La Russie a déclaré jeudi 13 août n'avoir reçu aucune proposition formelle pour un moratoire sur les attaques en mer Noire, alors que les discussions se poursuivent sur une possible trêve dans cette zone stratégique. Cette déclaration intervient dans un contexte de tensions persistantes et d'échanges d'accusations entre Moscou et Kiev.
Une absence de proposition formelle
« Nous n'avons pas reçu de proposition formelle pour un moratoire sur les attaques en mer Noire », a affirmé le porte-parole du Kremlin, Dmitri Peskov, lors de son point presse quotidien. Il a précisé que les discussions en cours ne se sont pas concrétisées par un document officiel transmis à la Russie.
Cette déclaration fait suite aux appels de plusieurs pays, dont la Turquie et l'ONU, à instaurer un moratoire afin de sécuriser les routes maritimes dans la mer Noire, essentielles pour les exportations de céréales ukrainiennes et russes.
Des discussions en cours mais pas d'avancée concrète
Selon des sources diplomatiques, des pourparlers exploratoires ont eu lieu ces dernières semaines, mais ils n'ont pas abouti à une proposition formelle. La Russie conditionne toute trêve à la levée des sanctions occidentales sur son secteur agricole et à la reprise des livraisons d'ammoniac via un pipeline reliant la Russie à l'Ukraine.
De son côté, l'Ukraine a réitéré son soutien à un moratoire, mais exige des garanties de sécurité pour ses ports et ses navires. Le président Volodymyr Zelensky a déclaré que « tout cessez-le-feu doit être accompagné de mécanismes de vérification fiables ».
Un enjeu crucial pour les exportations de céréales
La mer Noire est un corridor vital pour les exportations de céréales. En 2023, l'Ukraine a exporté plus de 50 millions de tonnes de céréales, dont une grande partie via ses ports de la mer Noire. Un moratoire pourrait réduire les risques pour les navires marchands et stabiliser les prix alimentaires mondiaux.

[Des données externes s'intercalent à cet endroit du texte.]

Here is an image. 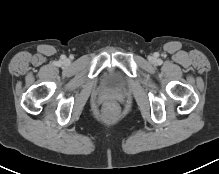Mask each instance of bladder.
I'll return each mask as SVG.
<instances>
[{
    "label": "bladder",
    "mask_w": 219,
    "mask_h": 174,
    "mask_svg": "<svg viewBox=\"0 0 219 174\" xmlns=\"http://www.w3.org/2000/svg\"><path fill=\"white\" fill-rule=\"evenodd\" d=\"M104 82L108 87L111 88H121L125 84L124 76L115 69L109 70L105 77Z\"/></svg>",
    "instance_id": "obj_1"
}]
</instances>
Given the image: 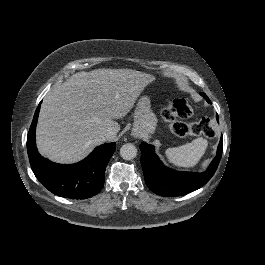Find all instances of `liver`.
Here are the masks:
<instances>
[{
    "label": "liver",
    "instance_id": "obj_1",
    "mask_svg": "<svg viewBox=\"0 0 265 265\" xmlns=\"http://www.w3.org/2000/svg\"><path fill=\"white\" fill-rule=\"evenodd\" d=\"M155 80L131 69L77 72L43 99L36 131L39 152L59 163H73L104 143L103 132L120 125L144 88ZM112 140H115L112 139Z\"/></svg>",
    "mask_w": 265,
    "mask_h": 265
}]
</instances>
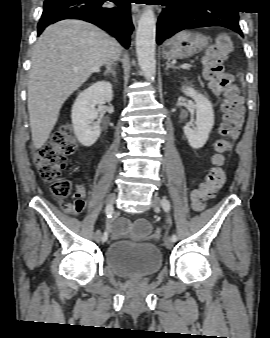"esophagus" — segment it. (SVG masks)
Returning <instances> with one entry per match:
<instances>
[{
	"instance_id": "esophagus-1",
	"label": "esophagus",
	"mask_w": 270,
	"mask_h": 338,
	"mask_svg": "<svg viewBox=\"0 0 270 338\" xmlns=\"http://www.w3.org/2000/svg\"><path fill=\"white\" fill-rule=\"evenodd\" d=\"M131 13L132 20L136 24L141 16V9L136 4H132Z\"/></svg>"
}]
</instances>
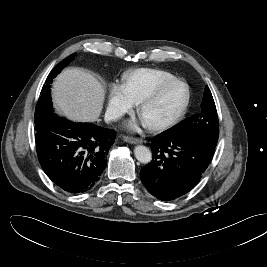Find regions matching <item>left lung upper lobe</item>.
Returning a JSON list of instances; mask_svg holds the SVG:
<instances>
[{"instance_id":"5c2ea615","label":"left lung upper lobe","mask_w":267,"mask_h":267,"mask_svg":"<svg viewBox=\"0 0 267 267\" xmlns=\"http://www.w3.org/2000/svg\"><path fill=\"white\" fill-rule=\"evenodd\" d=\"M164 133L174 136L197 135L209 145L216 147L219 136V123L216 106L208 86L205 87L200 113L185 119Z\"/></svg>"}]
</instances>
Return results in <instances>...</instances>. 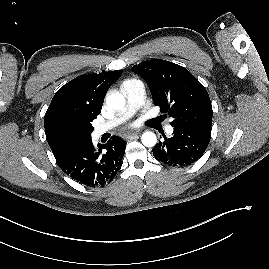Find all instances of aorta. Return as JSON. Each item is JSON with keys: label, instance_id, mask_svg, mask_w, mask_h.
Returning <instances> with one entry per match:
<instances>
[{"label": "aorta", "instance_id": "1", "mask_svg": "<svg viewBox=\"0 0 269 269\" xmlns=\"http://www.w3.org/2000/svg\"><path fill=\"white\" fill-rule=\"evenodd\" d=\"M107 105L114 110H121L125 106V98L119 92H112L106 97ZM142 144L146 147H153L157 143V137L155 133L146 131L141 136Z\"/></svg>", "mask_w": 269, "mask_h": 269}]
</instances>
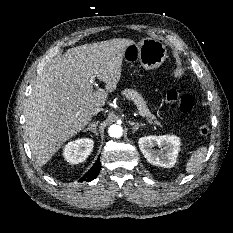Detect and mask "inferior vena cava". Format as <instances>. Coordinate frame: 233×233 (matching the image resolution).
I'll return each mask as SVG.
<instances>
[{
  "label": "inferior vena cava",
  "instance_id": "obj_1",
  "mask_svg": "<svg viewBox=\"0 0 233 233\" xmlns=\"http://www.w3.org/2000/svg\"><path fill=\"white\" fill-rule=\"evenodd\" d=\"M102 110H103L102 108L97 107V108L94 109V114H97V113H99Z\"/></svg>",
  "mask_w": 233,
  "mask_h": 233
}]
</instances>
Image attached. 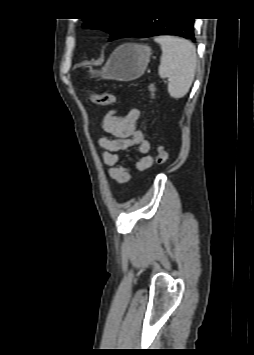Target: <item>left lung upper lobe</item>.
<instances>
[{
  "instance_id": "left-lung-upper-lobe-1",
  "label": "left lung upper lobe",
  "mask_w": 254,
  "mask_h": 355,
  "mask_svg": "<svg viewBox=\"0 0 254 355\" xmlns=\"http://www.w3.org/2000/svg\"><path fill=\"white\" fill-rule=\"evenodd\" d=\"M134 18L114 19V18H97L84 19V27L92 29H101L111 34L110 41L118 39L130 26Z\"/></svg>"
}]
</instances>
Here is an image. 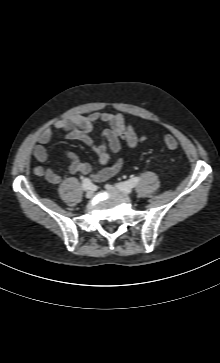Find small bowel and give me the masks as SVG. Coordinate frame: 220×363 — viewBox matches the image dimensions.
I'll use <instances>...</instances> for the list:
<instances>
[{
  "mask_svg": "<svg viewBox=\"0 0 220 363\" xmlns=\"http://www.w3.org/2000/svg\"><path fill=\"white\" fill-rule=\"evenodd\" d=\"M101 122L107 123L109 127L101 133L100 141L96 143L92 137V132L94 126ZM58 130L65 131L68 139L81 141L91 147L103 165L109 161L110 152L118 153L120 151L123 142L130 148H136L145 139L144 136L137 135L133 131L129 122L121 114L96 111L89 115H74L57 121L38 136L37 144L33 149V156L38 162L44 163L47 160L48 154L44 145L50 142L53 134ZM64 155L70 161L69 171L71 174H87L97 183L108 180L123 165V160L118 158L112 165L104 166L99 171L94 172L92 165L82 162L75 152L65 150ZM33 172L52 184H58L61 181V177L50 168L36 166Z\"/></svg>",
  "mask_w": 220,
  "mask_h": 363,
  "instance_id": "c3829d8e",
  "label": "small bowel"
}]
</instances>
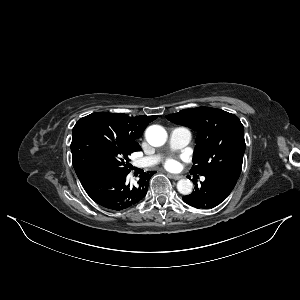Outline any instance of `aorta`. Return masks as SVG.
Returning a JSON list of instances; mask_svg holds the SVG:
<instances>
[{
    "instance_id": "1",
    "label": "aorta",
    "mask_w": 300,
    "mask_h": 300,
    "mask_svg": "<svg viewBox=\"0 0 300 300\" xmlns=\"http://www.w3.org/2000/svg\"><path fill=\"white\" fill-rule=\"evenodd\" d=\"M145 138L150 145L159 147L166 142L167 132L159 125H151L146 129ZM177 190L183 195H189L193 190V183L189 179H181L177 182Z\"/></svg>"
}]
</instances>
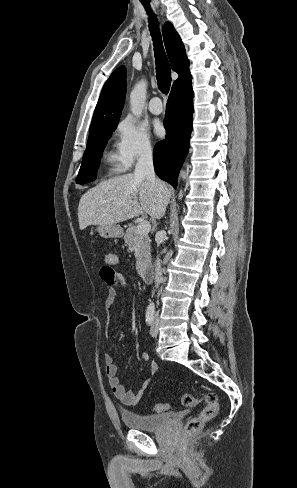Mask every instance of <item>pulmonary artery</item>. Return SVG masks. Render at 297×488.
<instances>
[{
	"instance_id": "pulmonary-artery-1",
	"label": "pulmonary artery",
	"mask_w": 297,
	"mask_h": 488,
	"mask_svg": "<svg viewBox=\"0 0 297 488\" xmlns=\"http://www.w3.org/2000/svg\"><path fill=\"white\" fill-rule=\"evenodd\" d=\"M148 109L152 114H161L163 111V107L160 99L158 97H153L149 102Z\"/></svg>"
}]
</instances>
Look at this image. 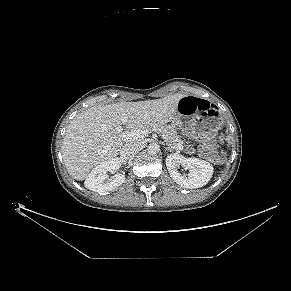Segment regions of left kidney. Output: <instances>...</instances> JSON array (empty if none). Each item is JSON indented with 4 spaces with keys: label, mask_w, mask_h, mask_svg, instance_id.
I'll return each mask as SVG.
<instances>
[{
    "label": "left kidney",
    "mask_w": 291,
    "mask_h": 291,
    "mask_svg": "<svg viewBox=\"0 0 291 291\" xmlns=\"http://www.w3.org/2000/svg\"><path fill=\"white\" fill-rule=\"evenodd\" d=\"M166 166L171 178L183 188H200L206 185L213 175V166L199 158H186L179 153H172L166 158ZM188 170L181 174L179 168Z\"/></svg>",
    "instance_id": "left-kidney-1"
}]
</instances>
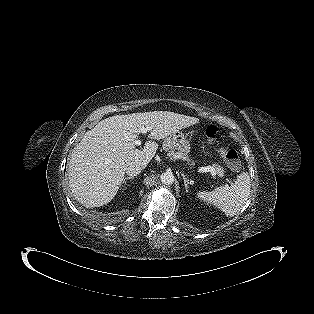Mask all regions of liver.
I'll use <instances>...</instances> for the list:
<instances>
[{"instance_id": "6515ba94", "label": "liver", "mask_w": 314, "mask_h": 314, "mask_svg": "<svg viewBox=\"0 0 314 314\" xmlns=\"http://www.w3.org/2000/svg\"><path fill=\"white\" fill-rule=\"evenodd\" d=\"M198 122V118L169 111L116 115L101 120L85 133L71 153L68 178L73 196L86 208L109 203L124 180L126 167L132 163L146 167L157 151L154 141H147L142 150L135 147L141 128L150 127L148 137L161 140Z\"/></svg>"}]
</instances>
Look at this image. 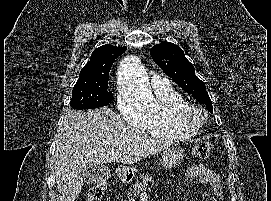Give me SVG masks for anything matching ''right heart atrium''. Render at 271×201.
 Segmentation results:
<instances>
[{
	"instance_id": "right-heart-atrium-1",
	"label": "right heart atrium",
	"mask_w": 271,
	"mask_h": 201,
	"mask_svg": "<svg viewBox=\"0 0 271 201\" xmlns=\"http://www.w3.org/2000/svg\"><path fill=\"white\" fill-rule=\"evenodd\" d=\"M117 109L120 114L132 125L143 127L145 123V114L138 111L132 103L122 94L117 95L116 100Z\"/></svg>"
}]
</instances>
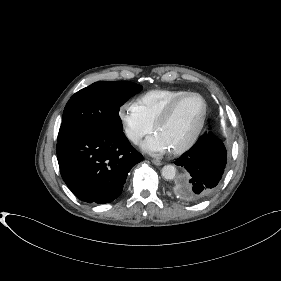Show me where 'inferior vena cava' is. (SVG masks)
I'll use <instances>...</instances> for the list:
<instances>
[{"label":"inferior vena cava","mask_w":281,"mask_h":281,"mask_svg":"<svg viewBox=\"0 0 281 281\" xmlns=\"http://www.w3.org/2000/svg\"><path fill=\"white\" fill-rule=\"evenodd\" d=\"M130 139L134 142V143H137L139 141V137L136 136V135H131L130 136Z\"/></svg>","instance_id":"1"}]
</instances>
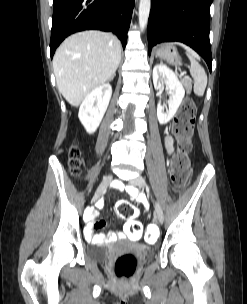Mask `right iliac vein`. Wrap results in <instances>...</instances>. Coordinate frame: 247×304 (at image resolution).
<instances>
[{
  "instance_id": "63e3f726",
  "label": "right iliac vein",
  "mask_w": 247,
  "mask_h": 304,
  "mask_svg": "<svg viewBox=\"0 0 247 304\" xmlns=\"http://www.w3.org/2000/svg\"><path fill=\"white\" fill-rule=\"evenodd\" d=\"M113 177L112 176H108L107 178H105L102 183L100 184V186L98 187L94 197H93V201L96 202L107 190L108 185L110 184V182L112 181Z\"/></svg>"
}]
</instances>
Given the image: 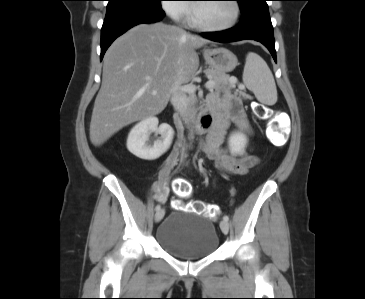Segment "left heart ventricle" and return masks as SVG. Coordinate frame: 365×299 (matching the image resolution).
<instances>
[{
	"instance_id": "obj_1",
	"label": "left heart ventricle",
	"mask_w": 365,
	"mask_h": 299,
	"mask_svg": "<svg viewBox=\"0 0 365 299\" xmlns=\"http://www.w3.org/2000/svg\"><path fill=\"white\" fill-rule=\"evenodd\" d=\"M198 19L209 26H223L230 23L234 17L232 2L198 3L195 4Z\"/></svg>"
}]
</instances>
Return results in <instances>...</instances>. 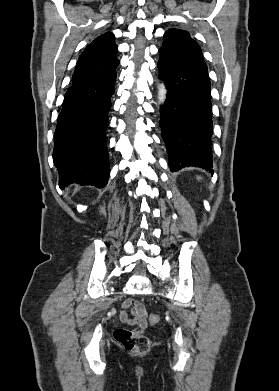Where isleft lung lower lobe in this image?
Segmentation results:
<instances>
[{
  "label": "left lung lower lobe",
  "mask_w": 279,
  "mask_h": 391,
  "mask_svg": "<svg viewBox=\"0 0 279 391\" xmlns=\"http://www.w3.org/2000/svg\"><path fill=\"white\" fill-rule=\"evenodd\" d=\"M160 78L167 88L160 127L171 171L188 166L212 168V106L208 72L159 49Z\"/></svg>",
  "instance_id": "0a47b994"
}]
</instances>
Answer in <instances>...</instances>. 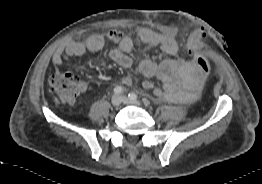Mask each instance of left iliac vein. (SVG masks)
<instances>
[{"mask_svg": "<svg viewBox=\"0 0 262 184\" xmlns=\"http://www.w3.org/2000/svg\"><path fill=\"white\" fill-rule=\"evenodd\" d=\"M121 99H122V102L125 103V104H132V105H137L139 106L141 103L140 101L136 100V99H130L126 96H121Z\"/></svg>", "mask_w": 262, "mask_h": 184, "instance_id": "left-iliac-vein-1", "label": "left iliac vein"}]
</instances>
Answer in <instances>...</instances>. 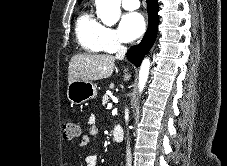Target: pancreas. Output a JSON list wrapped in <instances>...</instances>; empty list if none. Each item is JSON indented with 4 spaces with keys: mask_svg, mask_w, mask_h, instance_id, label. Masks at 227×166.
Masks as SVG:
<instances>
[{
    "mask_svg": "<svg viewBox=\"0 0 227 166\" xmlns=\"http://www.w3.org/2000/svg\"><path fill=\"white\" fill-rule=\"evenodd\" d=\"M108 101H109V97H108V95H104L103 96V101H102V105H106L107 103H108Z\"/></svg>",
    "mask_w": 227,
    "mask_h": 166,
    "instance_id": "1",
    "label": "pancreas"
}]
</instances>
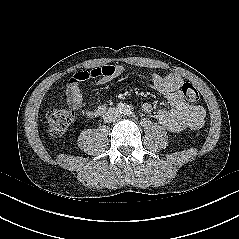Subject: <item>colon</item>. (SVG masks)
Returning <instances> with one entry per match:
<instances>
[{
	"mask_svg": "<svg viewBox=\"0 0 239 239\" xmlns=\"http://www.w3.org/2000/svg\"><path fill=\"white\" fill-rule=\"evenodd\" d=\"M184 97L192 103L199 100L198 90L189 82L183 83L181 87ZM74 120V112L70 109L51 110L47 114L48 129L51 135L59 136L63 134Z\"/></svg>",
	"mask_w": 239,
	"mask_h": 239,
	"instance_id": "5ec220e1",
	"label": "colon"
}]
</instances>
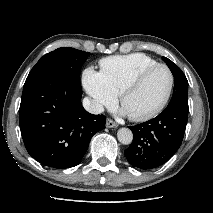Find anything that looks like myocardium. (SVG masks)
I'll return each mask as SVG.
<instances>
[{"instance_id":"myocardium-1","label":"myocardium","mask_w":213,"mask_h":213,"mask_svg":"<svg viewBox=\"0 0 213 213\" xmlns=\"http://www.w3.org/2000/svg\"><path fill=\"white\" fill-rule=\"evenodd\" d=\"M156 69H165L169 75V85H168V89L163 97V99L150 111L140 114V115H128L129 118L132 121H136V122H142V121H146L149 120L151 118H153L154 116H156L159 112L162 111V109L166 106V104L168 103L172 91H173V87H174V75L172 70L164 65V64H155L152 66H149L147 68H144L143 70H141L139 73H137L120 91L119 93V103L122 106L123 105V101L125 99V97L131 92L133 91L141 82L142 80L152 71L156 70Z\"/></svg>"}]
</instances>
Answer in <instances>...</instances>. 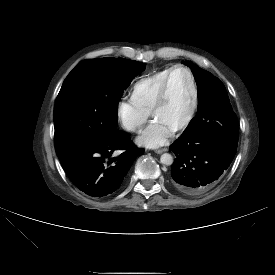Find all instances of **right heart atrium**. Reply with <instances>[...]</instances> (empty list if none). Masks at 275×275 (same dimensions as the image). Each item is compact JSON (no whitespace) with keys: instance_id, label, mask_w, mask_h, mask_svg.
Returning a JSON list of instances; mask_svg holds the SVG:
<instances>
[{"instance_id":"1","label":"right heart atrium","mask_w":275,"mask_h":275,"mask_svg":"<svg viewBox=\"0 0 275 275\" xmlns=\"http://www.w3.org/2000/svg\"><path fill=\"white\" fill-rule=\"evenodd\" d=\"M115 113L121 127L128 132L140 130L150 115V111L139 106L132 98H121L116 104Z\"/></svg>"}]
</instances>
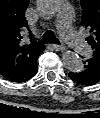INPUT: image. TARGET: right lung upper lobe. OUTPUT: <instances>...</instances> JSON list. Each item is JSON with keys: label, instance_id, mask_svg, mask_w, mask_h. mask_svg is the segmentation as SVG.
<instances>
[{"label": "right lung upper lobe", "instance_id": "obj_1", "mask_svg": "<svg viewBox=\"0 0 100 118\" xmlns=\"http://www.w3.org/2000/svg\"><path fill=\"white\" fill-rule=\"evenodd\" d=\"M29 0H0V73L19 72L40 44L21 42V31L27 27L25 10Z\"/></svg>", "mask_w": 100, "mask_h": 118}]
</instances>
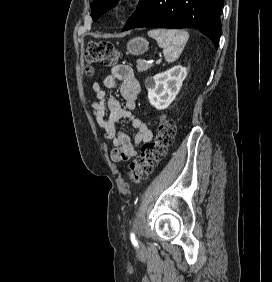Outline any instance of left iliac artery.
Instances as JSON below:
<instances>
[{
    "label": "left iliac artery",
    "instance_id": "left-iliac-artery-1",
    "mask_svg": "<svg viewBox=\"0 0 272 282\" xmlns=\"http://www.w3.org/2000/svg\"><path fill=\"white\" fill-rule=\"evenodd\" d=\"M130 238H131V241H132L134 244H137V241H136V238H135L134 233H131V234H130Z\"/></svg>",
    "mask_w": 272,
    "mask_h": 282
}]
</instances>
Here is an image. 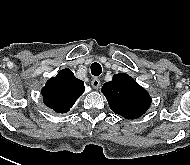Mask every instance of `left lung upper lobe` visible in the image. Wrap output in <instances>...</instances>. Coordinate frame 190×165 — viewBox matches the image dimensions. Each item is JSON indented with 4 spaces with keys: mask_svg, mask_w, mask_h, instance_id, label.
I'll return each mask as SVG.
<instances>
[{
    "mask_svg": "<svg viewBox=\"0 0 190 165\" xmlns=\"http://www.w3.org/2000/svg\"><path fill=\"white\" fill-rule=\"evenodd\" d=\"M111 110L126 119L142 116L150 107L148 92L125 73L115 74L112 81L102 87Z\"/></svg>",
    "mask_w": 190,
    "mask_h": 165,
    "instance_id": "left-lung-upper-lobe-1",
    "label": "left lung upper lobe"
}]
</instances>
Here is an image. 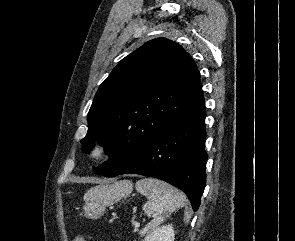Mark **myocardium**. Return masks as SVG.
<instances>
[{"mask_svg": "<svg viewBox=\"0 0 295 241\" xmlns=\"http://www.w3.org/2000/svg\"><path fill=\"white\" fill-rule=\"evenodd\" d=\"M112 152L111 145L103 140L94 142L87 151V157L93 162L107 158Z\"/></svg>", "mask_w": 295, "mask_h": 241, "instance_id": "obj_1", "label": "myocardium"}]
</instances>
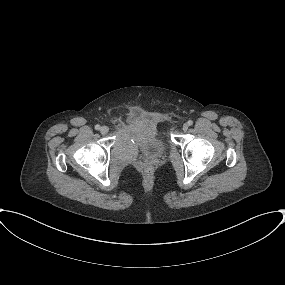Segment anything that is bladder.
<instances>
[{
	"label": "bladder",
	"instance_id": "31cf9c89",
	"mask_svg": "<svg viewBox=\"0 0 285 285\" xmlns=\"http://www.w3.org/2000/svg\"><path fill=\"white\" fill-rule=\"evenodd\" d=\"M141 122L139 114L132 117V125H138ZM168 142L163 130L158 126H152L146 130L145 150L153 155L161 154L167 148Z\"/></svg>",
	"mask_w": 285,
	"mask_h": 285
}]
</instances>
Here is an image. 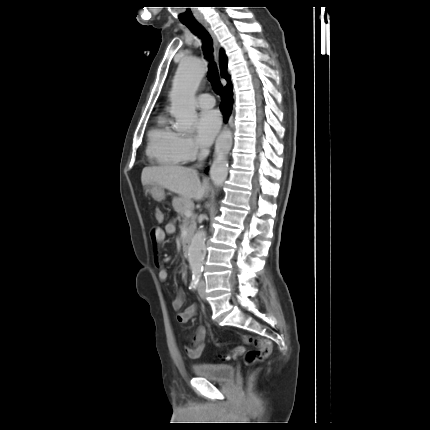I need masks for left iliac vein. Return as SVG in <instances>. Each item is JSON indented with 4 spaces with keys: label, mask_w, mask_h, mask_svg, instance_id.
<instances>
[{
    "label": "left iliac vein",
    "mask_w": 430,
    "mask_h": 430,
    "mask_svg": "<svg viewBox=\"0 0 430 430\" xmlns=\"http://www.w3.org/2000/svg\"><path fill=\"white\" fill-rule=\"evenodd\" d=\"M198 294L199 296L205 300L206 299V293H205V281L202 279L199 282V286H198Z\"/></svg>",
    "instance_id": "left-iliac-vein-1"
}]
</instances>
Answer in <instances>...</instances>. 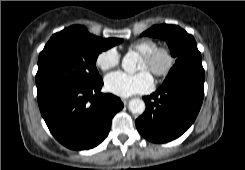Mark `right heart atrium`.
I'll list each match as a JSON object with an SVG mask.
<instances>
[{
    "label": "right heart atrium",
    "mask_w": 245,
    "mask_h": 170,
    "mask_svg": "<svg viewBox=\"0 0 245 170\" xmlns=\"http://www.w3.org/2000/svg\"><path fill=\"white\" fill-rule=\"evenodd\" d=\"M121 60L120 53L116 48H108L100 52L95 60L96 66L101 70H109L116 67Z\"/></svg>",
    "instance_id": "1"
}]
</instances>
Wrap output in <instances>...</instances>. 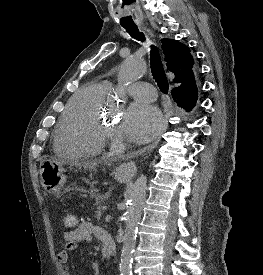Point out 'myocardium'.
<instances>
[{
    "label": "myocardium",
    "mask_w": 263,
    "mask_h": 275,
    "mask_svg": "<svg viewBox=\"0 0 263 275\" xmlns=\"http://www.w3.org/2000/svg\"><path fill=\"white\" fill-rule=\"evenodd\" d=\"M92 133L97 139L105 144L112 139L113 129L101 116H98L92 127Z\"/></svg>",
    "instance_id": "f54148a6"
}]
</instances>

Les frappes russes sur les infrastructures portuaires ukrainiennes ont perturbé ces exportations, entraînant une hausse des prix sur les marchés internationaux. Selon l'ONU, plus de 30 millions de personnes dans le monde dépendent de ces exportations pour leur sécurité alimentaire.
La Russie, quant à elle, est un exportateur majeur de blé et d'engrais. Elle a accusé l'Ukraine de menacer ses navires et a averti qu'elle ne tolérerait aucune attaque contre sa flotte en mer Noire.
Des propositions alternatives sur la table
Plusieurs médiateurs, dont la Turquie, ont proposé des plans de désescalade. Le président turc Recep Tayyip Erdogan a suggéré un « accord de corridor » qui permettrait de reprendre les exportations de céréales sans trêve complète. Cependant, ces propositions n'ont pas encore été formalisées.
La Russie a également évoqué la possibilité d'un « accord partiel » portant uniquement sur les navires civils, mais sans précision sur les modalités. Les négociations restent donc dans l'impasse, chaque camp attendant que l'autre fasse un pas supplémentaire.
En attendant, les frappes se poursuivent. Mercredi, une attaque de drone ukrainienne a endommagé un navire de guerre russe dans le port de Novorossiisk, provoquant une réponse russe sur des infrastructures portuaires ukrainiennes. Ces incidents soulignent l'urgence d'un accord, mais aussi la difficulté de parvenir à un consensus.
La communauté internationale suit de près ces développements. L'ONU a appelé à une « désescalade immédiate » et à la reprise des négociations. Selon un diplomate européen, « un moratoire sur les attaques en mer Noire est un premier pas essentiel vers une paix durable ».